La votación informática que se desarrollará entre los días 26 y 30 resolverá el pulso, o se podría decir, como ocurre en otros partidos, la batalla, pues tampoco en Podemos faltan ni acusaciones de una candidatura a otra, ni maniobras internas.
Dos opciones
Encima de la mesa en todo caso, las dos candidaturas han puesto sus programas. El, en principio, mayoritario, el que defiende Claro que Podemos, se centra más en reglamentar el funcionamiento del partido en Vigo y sus órganos de decisión y participación. No faltan llamamientos a la movilización en sus propuestas, en llevar la voz de la ciudadanía a las instituciones como el Concello, donde plantean nada más llegar propiciar una «auditoría ciudadana que acerque la transparencia a las cuentas.

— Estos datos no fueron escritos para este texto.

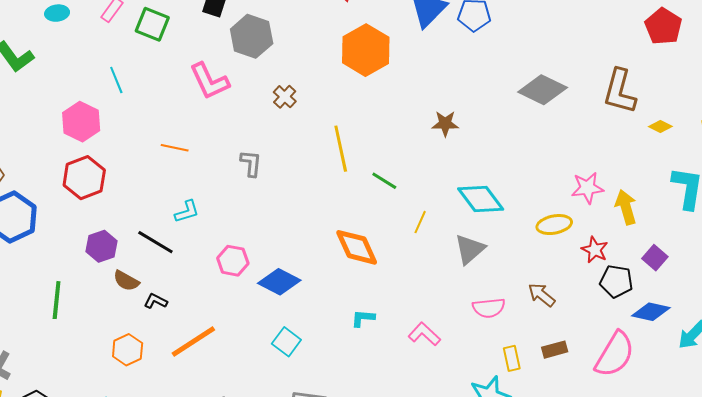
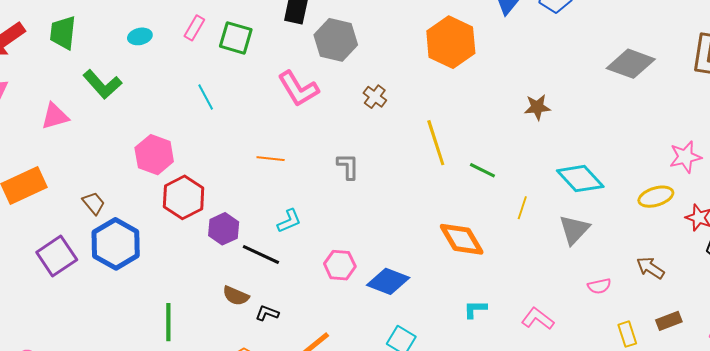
pink hexagon: (81, 122) -> (154, 155), moved
purple hexagon: (102, 246) -> (224, 229), moved
pink semicircle: (489, 308) -> (599, 286), size x0.7

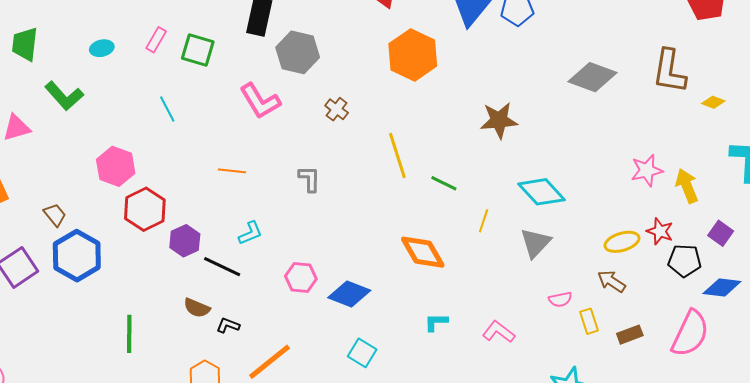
brown star: (537, 107) -> (499, 120), size x1.4
yellow ellipse: (656, 197) -> (622, 242), moved
yellow rectangle: (627, 334) -> (589, 321), moved

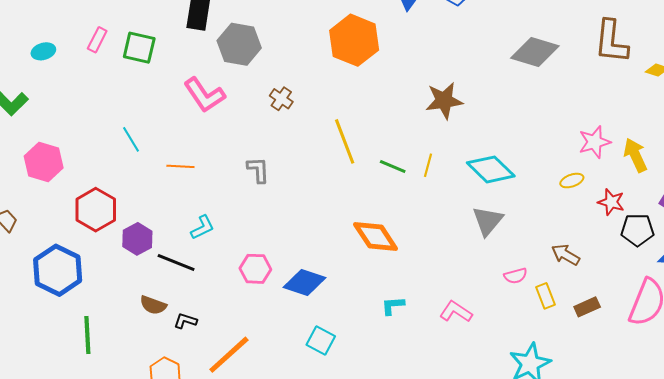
cyan line: (167, 109) -> (131, 139), moved
pink hexagon: (116, 166) -> (44, 162), moved
yellow line: (484, 221) -> (428, 165), moved
yellow ellipse: (622, 242) -> (572, 181), moved, size x0.7
blue hexagon: (77, 256) -> (58, 270), moved

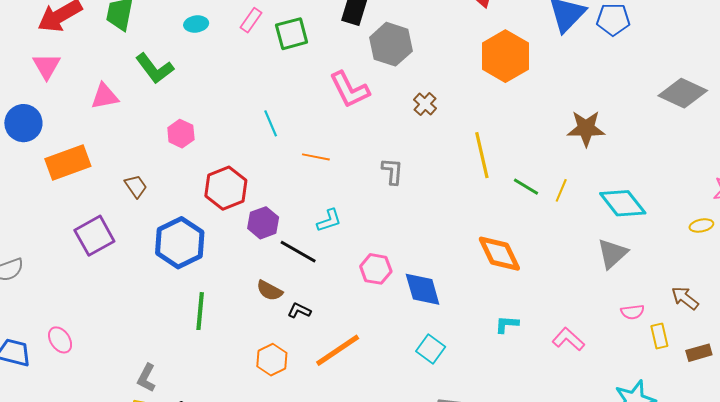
green square: (139, 48) -> (292, 34), turned -36
pink hexagon: (44, 162) -> (181, 134), size x0.7
blue diamond: (305, 283) -> (423, 289), turned 48

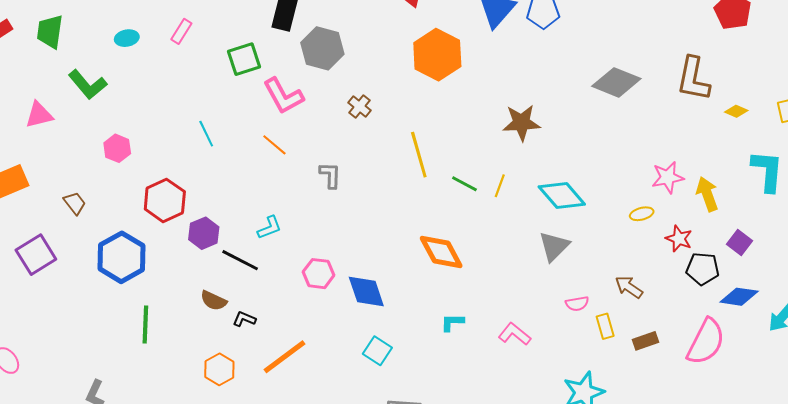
green square: (292, 34) -> (244, 59), moved
orange line: (316, 157) -> (274, 145), moved, turned 32

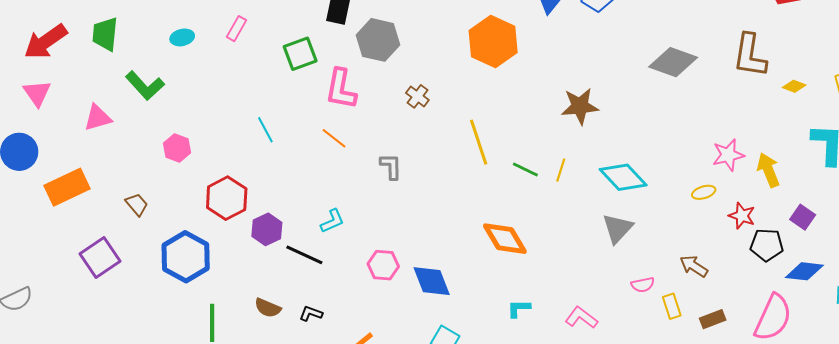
pink L-shape: (283, 96) -> (341, 89), turned 42
brown semicircle: (214, 301) -> (268, 308), moved

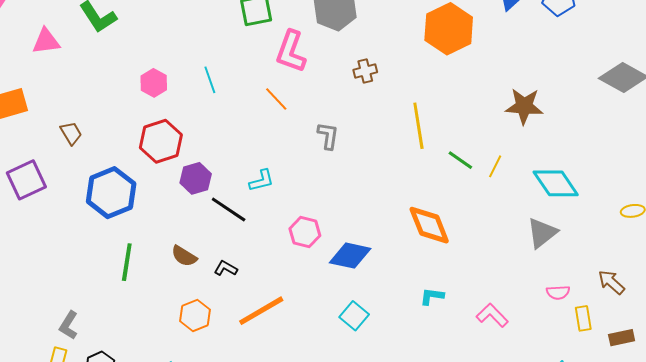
brown cross: (417, 96) -> (365, 71), turned 30
pink hexagon: (177, 148) -> (154, 83), moved
blue diamond: (432, 281) -> (350, 256), turned -66

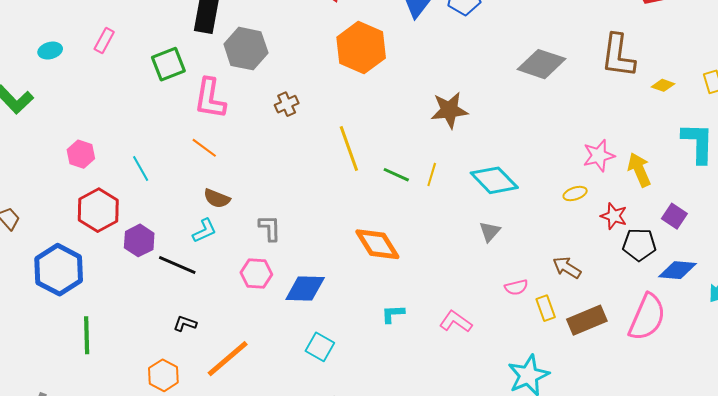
cyan line: (210, 80) -> (141, 168), moved
gray L-shape: (328, 136) -> (270, 228), moved
gray triangle: (542, 233) -> (490, 232), size x0.7
brown semicircle: (184, 256) -> (217, 199), moved
brown rectangle: (622, 338) -> (587, 320), size x1.5

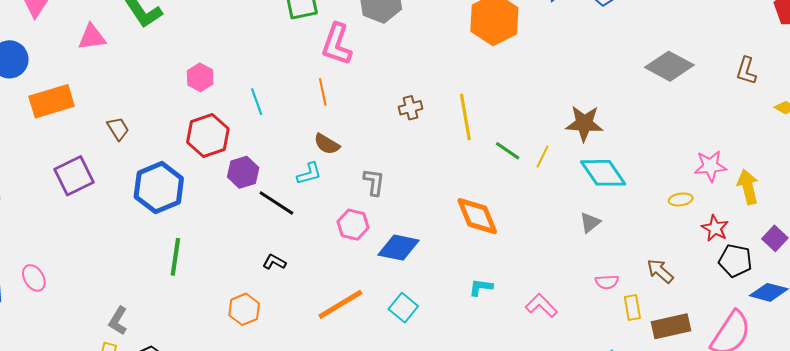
brown L-shape: (618, 56) -> (746, 71), size x0.6
brown cross: (287, 104) -> (411, 108), moved
brown star: (449, 110) -> (584, 123), moved
orange line: (204, 148) -> (323, 92), turned 32
orange line: (228, 359) -> (340, 304), moved

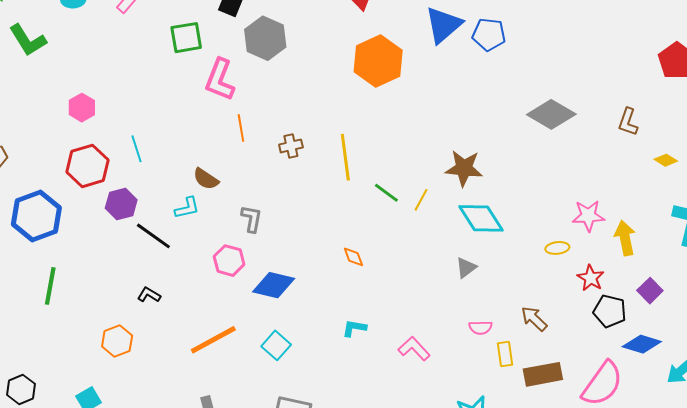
orange line: (323, 92) -> (241, 128), moved
cyan line: (257, 102) -> (136, 149), moved
orange diamond: (477, 216) -> (353, 257), size x0.5

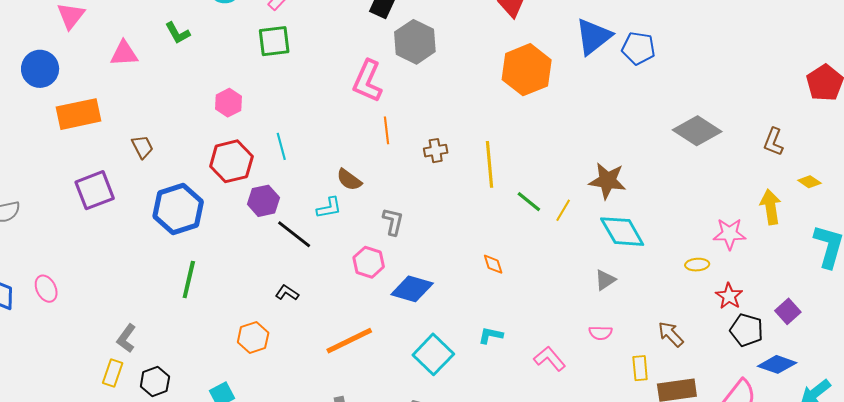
green square: (186, 38) -> (274, 41), moved
green L-shape: (28, 40) -> (178, 33), size x0.7
yellow arrow: (625, 238) -> (771, 207), moved
pink semicircle: (481, 328) -> (600, 333), moved
cyan square: (276, 345) -> (433, 354), moved, size x1.4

Tenemos derecho a conocer qué se hizo mal en el pasado para no volver a repetirlo», reclama el equipo de Prieto Martínez, que sobre todo fija sus ojos en la deuda del Ayuntamiento, auditar el patrimonio local, suelo, infraestructuras y viviendas para «gestionar democráticamente su destino». Examinar las concesionarias de servicios del Ayuntamiento es otro de sus objetivos, sin descartar incluso remunicipalizar aquellas que no alcancen un nivel exigible de calidad.
Confluencia electoral
La confluencia con otros grupos sociales y políticos para las elecciones municipales es la intención que declara para los comicios de mayo el grupo mayoritario de Podemos Vigo. De dichas uniones deberían salir aspirantes a formar parte de una lista electoral elegida nombre a nombre en elecciones primarias. La fórmula preferida para dicha candidatura es la de agrupación de electores, lo que la dejaría fuera de cualquier alianza listas de otras localidades para formar grupo propio en la Diputación.

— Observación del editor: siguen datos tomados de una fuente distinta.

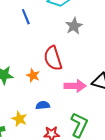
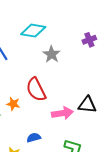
orange star: (33, 75) -> (13, 104), moved

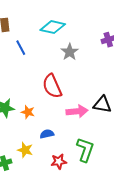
orange star: (13, 104) -> (28, 112), moved

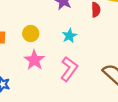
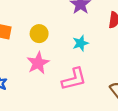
pink L-shape: (69, 69) -> (74, 79), turned 30

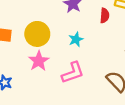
yellow circle: (39, 34) -> (37, 34), size x1.5

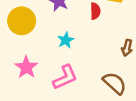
yellow circle: (37, 34) -> (22, 21), moved

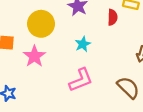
pink star: (26, 67) -> (34, 56), moved

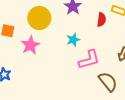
pink L-shape: (81, 80) -> (89, 60), moved

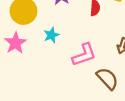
cyan star: (73, 40) -> (51, 35), moved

Claro que Podemos invitará a todas las plataformas electorales que ya han manifestado su intención de presentarse a las municipales a exponer sus proyectos en la primera mitad de enero, después la asamblea de Podemos Vigo decidiría si confluye con alguna o si promueve una candidatura propia, extremo en el que participantes en la Red de Solidaridad Popular de Vigo, Equo o el Partido Pirata anticipan su interés por llegar a tomar parte.
La propuesta que a la militancia le ha realizado el equipo de Vigo Puede de Luis Leiro plantea también la ronda de consultas con otros partidos, a los que de llegar a un acuerdo les exigiría suscribir el código ético de Podemos y aceptar que al menos el 50 % de los puestos de la candidatura estuvieran reservados al partido de Iglesias. Leiro hasta propone nombre para la lista: «Por y para Vigo».
Como factor diferencial con su rival, Leiro incide en su programa en una dura crítica al gobierno municipal y a su «caudillismo», dinámica en la que implica a los partidos de la oposición por participar de las confrontaciones partidistas, el sometimiento a sus cúpulas foráneas y a grupos de presión.